How It Works: SQL Server AlwaysOn Lease Timeout
Based in recent cases I needed to extend and clarify this post.
The LeaseTimeout controls the lease mechanism and when the lease expires there is a very high probability of a system wide event taking place. Let me explain more and why I make this statement.
The SQL Server resource DLL is responsible for the lease heartbeat activity. Every 1/4 of the LeaseTimeout setting the dedicated, lease thread wakes up and attempts to renew the lease. The lease is a simple handshake between the resource DLL and the SQL Server instance supporting the AG on the same node.
The activity is a two(2) way handshake using a pair of named events. Here is the simple interaction.
|Resource DLL Lease Thread||Server Lease Worker/Thread|
|WaitForSingleObject(Server Event)||SetEvent(Server Event)|
|Wait for 1/4 the Lease Timeout||Repeat Loop Until Shutdown or Lease Expires|
**Repeat Loops Until Shutdown or Lease Expires
In addition to this handshake the ‘server lease worker/thread’ is a preemptive worker (think dedicated thread outside of SQLOS control – OS scheduling controlled only) running at ABOVE NORMAL PRIORITY.
For a lease to expire the server lease worker is not able to wait on and respond to the event handshake when it is dedicated to the task and running at a priority above most threads on the system. This is why I stated the lease timeout is commonly due to a system wide event.
If the lease timeout is expiring you likely have a system wide, impacting event taking place that needs to be resolved. If you are experiencing lease timeouts troubleshoot the entire computer you are likely encountering a broader issue than just a SQL Server lease timeout.
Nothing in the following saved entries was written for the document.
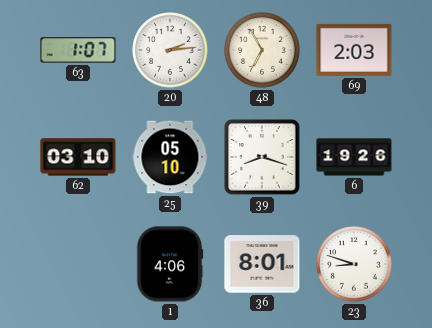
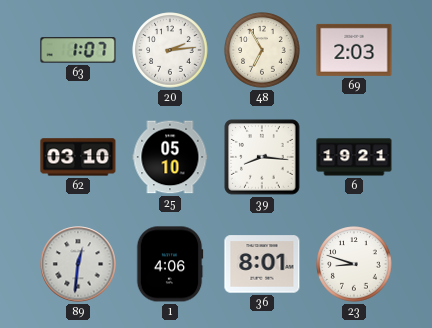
39: 8:18 -> 8:16
6: 19:26 -> 19:21
89: none -> 12:31
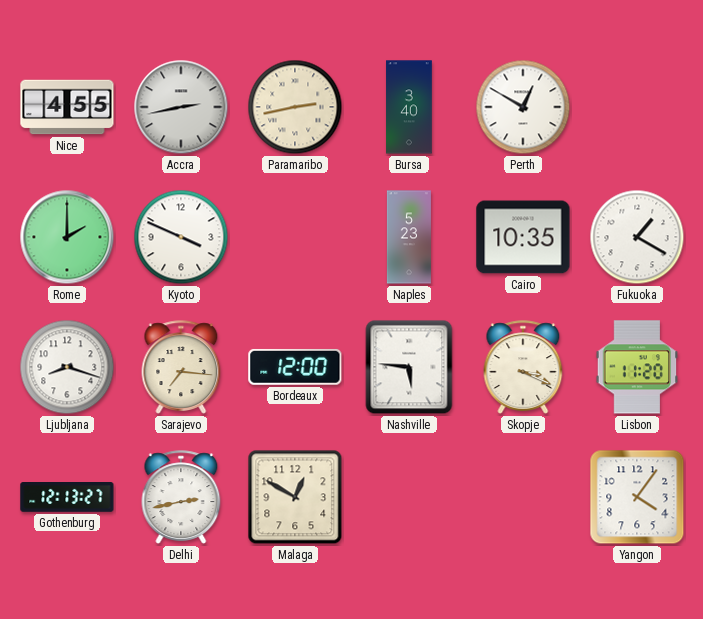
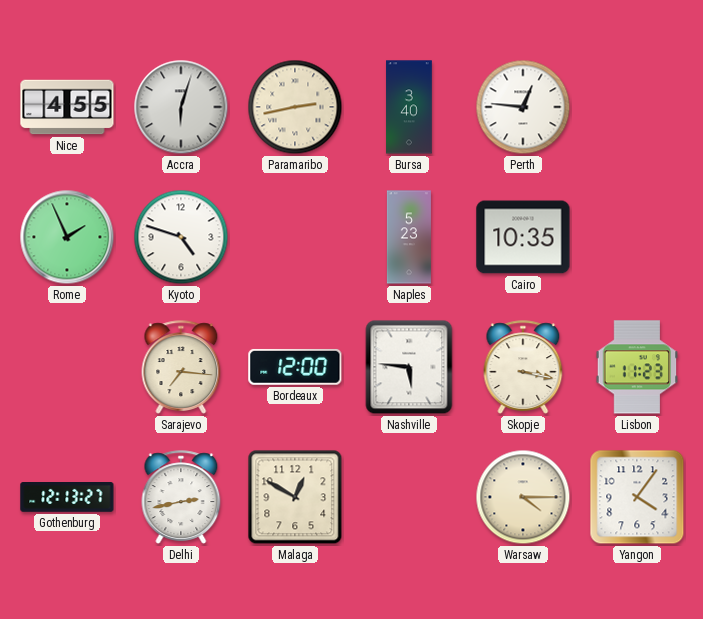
Accra: 2:43 -> 6:03
Perth: 12:50 -> 12:46
Rome: 2:00 -> 1:56
Kyoto: 3:49 -> 4:48
Fukuoka: 1:20 -> none
Ljubljana: 8:18 -> none
Skopje: 3:19 -> 3:17
Lisbon: 11:20 -> 11:23
Warsaw: none -> 4:15
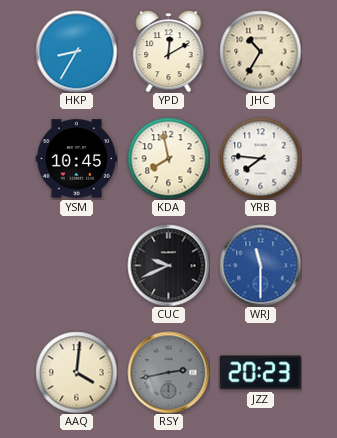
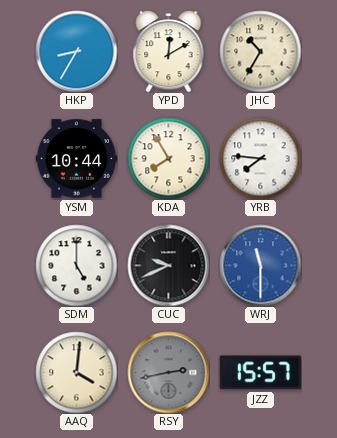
YSM: 10:45 -> 10:44
KDA: 7:58 -> 7:55
SDM: none -> 5:00
JZZ: 20:23 -> 15:57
For example, one recent case revealed that during the lease renewal process we could not even collect performance monitor data nor was a single message logged in the cluster log. In another case the an application on the system caused massive paging to occur, slowing the entire system.
The lease is used between the SQL Server resource DLL and the SQL Server instance to prevent split-brain from occurring for the availability group (AG).
The lease is only present on the primary replica, making sure the SQL Server and Windows cluster state for the availability group remain synchronized.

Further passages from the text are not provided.